Park was the national coordinator for a network of second-generation Korean Americans, the 121 Coalition, and was instrumental in the passing of House Resolution 121. She co-directed and produced the documentary, 9500 Liberty, about the battle over the "Immigration Resolution" law in Virginia.

She is a co-founding member and was initially the de facto-coordinator of Coffee Party USA, an organization which described itself as a fact-based, non-partisan and solutions-based network that considered itself to be a "more thoughtful and reasoned alternative to the Tea Party." Park served for a time as spokesperson and Advisory Board member for Coffee Party USA. She has since departed the organization due to dissatisfaction with its governance process.
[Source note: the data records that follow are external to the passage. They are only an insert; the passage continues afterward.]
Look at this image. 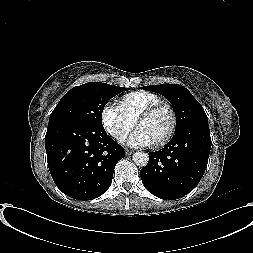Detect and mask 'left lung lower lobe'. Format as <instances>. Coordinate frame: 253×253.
Returning a JSON list of instances; mask_svg holds the SVG:
<instances>
[{"instance_id": "0a47b994", "label": "left lung lower lobe", "mask_w": 253, "mask_h": 253, "mask_svg": "<svg viewBox=\"0 0 253 253\" xmlns=\"http://www.w3.org/2000/svg\"><path fill=\"white\" fill-rule=\"evenodd\" d=\"M210 149L208 125L193 124L178 130L161 151L148 153L149 162L140 170L144 186L164 200L185 196L200 182Z\"/></svg>"}]
</instances>
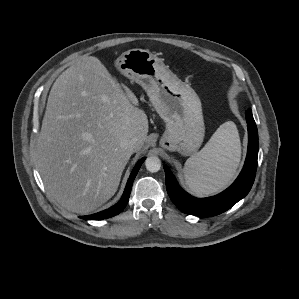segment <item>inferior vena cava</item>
<instances>
[{"instance_id": "602c4592", "label": "inferior vena cava", "mask_w": 299, "mask_h": 299, "mask_svg": "<svg viewBox=\"0 0 299 299\" xmlns=\"http://www.w3.org/2000/svg\"><path fill=\"white\" fill-rule=\"evenodd\" d=\"M120 147L126 152L133 153L135 151L136 141L134 139L124 140L120 143Z\"/></svg>"}]
</instances>
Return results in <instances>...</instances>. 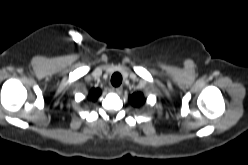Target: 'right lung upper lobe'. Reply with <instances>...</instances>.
<instances>
[{
    "instance_id": "1",
    "label": "right lung upper lobe",
    "mask_w": 248,
    "mask_h": 165,
    "mask_svg": "<svg viewBox=\"0 0 248 165\" xmlns=\"http://www.w3.org/2000/svg\"><path fill=\"white\" fill-rule=\"evenodd\" d=\"M100 94H101L100 89H92L89 93V98L91 100H95L100 96Z\"/></svg>"
}]
</instances>
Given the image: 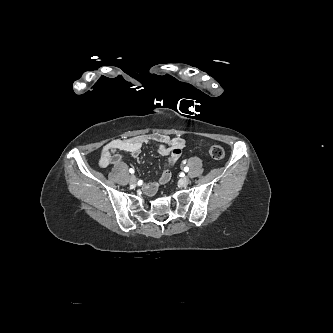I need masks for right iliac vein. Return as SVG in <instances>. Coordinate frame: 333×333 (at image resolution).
<instances>
[{"mask_svg":"<svg viewBox=\"0 0 333 333\" xmlns=\"http://www.w3.org/2000/svg\"><path fill=\"white\" fill-rule=\"evenodd\" d=\"M129 182H130L131 185L135 186L136 183H137V179H136V177H135L134 175H131V176L129 177Z\"/></svg>","mask_w":333,"mask_h":333,"instance_id":"right-iliac-vein-1","label":"right iliac vein"}]
</instances>
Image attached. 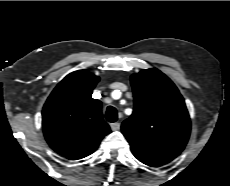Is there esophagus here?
Returning <instances> with one entry per match:
<instances>
[{"label":"esophagus","mask_w":230,"mask_h":186,"mask_svg":"<svg viewBox=\"0 0 230 186\" xmlns=\"http://www.w3.org/2000/svg\"><path fill=\"white\" fill-rule=\"evenodd\" d=\"M110 126H111V129L113 131H117L120 129V123L119 122L111 123Z\"/></svg>","instance_id":"obj_1"}]
</instances>
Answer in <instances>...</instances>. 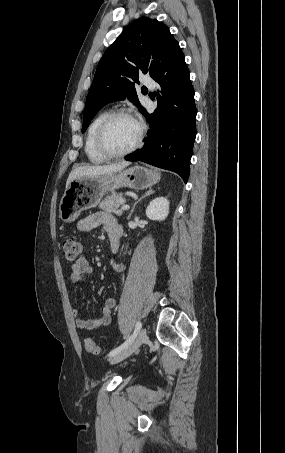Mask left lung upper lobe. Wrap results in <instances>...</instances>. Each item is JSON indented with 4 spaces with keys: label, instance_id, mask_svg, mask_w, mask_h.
Segmentation results:
<instances>
[{
    "label": "left lung upper lobe",
    "instance_id": "5c2ea615",
    "mask_svg": "<svg viewBox=\"0 0 285 453\" xmlns=\"http://www.w3.org/2000/svg\"><path fill=\"white\" fill-rule=\"evenodd\" d=\"M177 44L169 28L156 19L141 17L131 23L99 61L86 98L82 132L109 102L127 97L142 112L134 82L140 73L153 78Z\"/></svg>",
    "mask_w": 285,
    "mask_h": 453
}]
</instances>
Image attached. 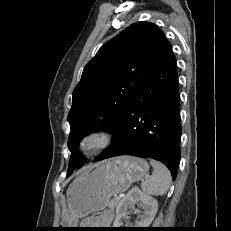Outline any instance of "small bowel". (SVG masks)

She was a volunteer for Jim Webb's 2006 US Senate campaign and for Barack Obama's 2008 presidential campaign.

Park is the creator and content producer for the interactive documentary 2010 Okinawa, exploring the controversy over U.S. bases in Okinawa. She teamed with film director Eric Byler on the web series Story of America (https://storyofamericafilm.com/feature-film/) which helped to launch both the Moral Monday movement and the "Walking Mayor" Adam O'Neal and the fight for rural healthcare (SaveourHospital.org).

== Filmography ==

"9500 Liberty" was directed by Annabel Park and Eric Byler. It chronicles the only eight weeks in American history where an "Arizona style" immigration crackdown was actually implemented, and why it was quickly repealed. "9500 Liberty" began as an "interactive documentary," allowing its viewers to not only comment, but suggest new directions and additional coverage of the story, which was uploaded almost immediately after it was shot. Today there are more than 100 installments on the YouTube channel, most of them posted between September 2007 and June 2008. These videos were combined with never-before-seen footage, including a behind-the-scenes portrayal of Park and Byler's challenge with citizen journalism and civic duty in the midst of a divisive culture war, to create the critically acclaimed feature film. "9500 Liberty" is the winner of four film festival awards. It was released theatrically in more than 30 cities, and picked up by MTV Networks for a Sept 26, 2010 cable premiere.

"Story of America" is an ambitious documentary web series launched in 2012 directed by Annabel Park about searching for hope and healing in America's divide. A particular focus on voting rights called attention to voter suppression in many states and counties, particularly during the 2012 US Presidential election, when elected officials, such as Elijah Cummings, and lawyers and activists were interviewed to share what they witnessed in terms of the practices used to block minority voters from exercising their rights at the polls.